- Associated Press - Tuesday, December 1, 2015

PORTLAND, Ore. (AP) - Though marijuana products sold in Oregon will have to undergo testing for pesticides beginning this spring, some scientists are pushing for testing in the interim.

Until the new rules take effect, the state plans to allow the marijuana industry to continue to operate as it does now. In June, tougher regulations will require marijuana to be tested for nearly 60 pesticides, The Oregonian reports (https://is.gd/GEssqK).

The Oregon Health Authority has signaled it is willing to consider tightening current regulations. Scientist Mowgli Holmes, who owns Phylos Bioscience, spoke to the authority on Monday asking that they increase the number of chemicals marijuana is currently tested for from four to 10 or 12.

“The problem is these pesticide testing rules don’t make any sense and can’t be followed,” Holmes said. “Stuff is going onto the shelves and it looks like they have been testing for pesticides and it hasn’t been tested for pesticides.”

Health authority encouraged Holmes to submit his proposed changes to the state for review. Officials are in the process of drafting rules for medical marijuana dispensaries, grow sites, labeling and testing, among other things.



The June rule requiring marijuana products to be tested is a radical shift in how the state is dealing with the pot industry. Labs that perform tests will have to be accredited by the state, a rigorous process designed to ensure they are using appropriate equipment and methods.

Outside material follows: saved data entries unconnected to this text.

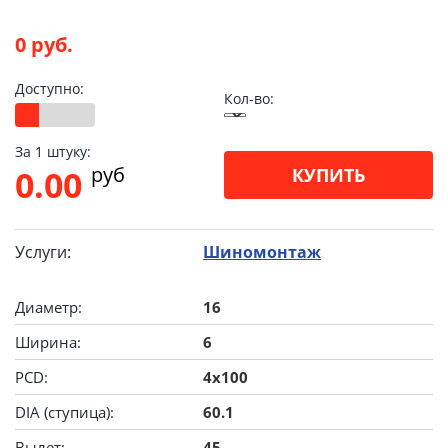
0 руб.
Доступно:
Кол-во:
За 1 штуку:
pуб
0.00
КУПИТЬ
Услуги:
Шиномонтаж
Диаметр:
16
Ширина:
6
PCD:
4x100
DIA (ступица):
60.1
Вылет:
45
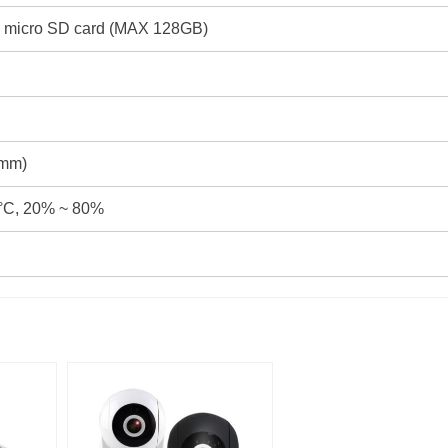
 micro SD card (MAX 128GB)
(mm)
°C, 20% ~ 80%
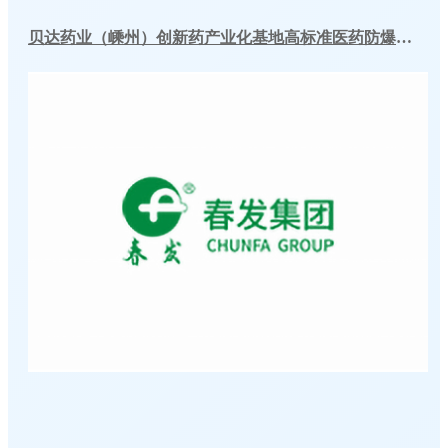
贝达药业（嵊州）创新药产业化基地高标准医药防爆冷库建造工程案例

Holmes said because the new rules don’t take effect for so long, pesticide-laced products are entering the medical marijuana market.

“We would really like to see some intermediate step that gets pesticides out of the system,” he said.

Rodger Voelker, a chemist at OG Analytical, a Eugene-based marijuana testing lab, said he understands the push for tougher standards now, but that accreditation is a time-consuming process. He said without accredited labs, tougher rules won’t mean anything. Still, he says it is concerning that the system is just going to idle until June.

“It really bothers me that this whole thing is just going to continue as it is,” he said. “We have seen no changes.”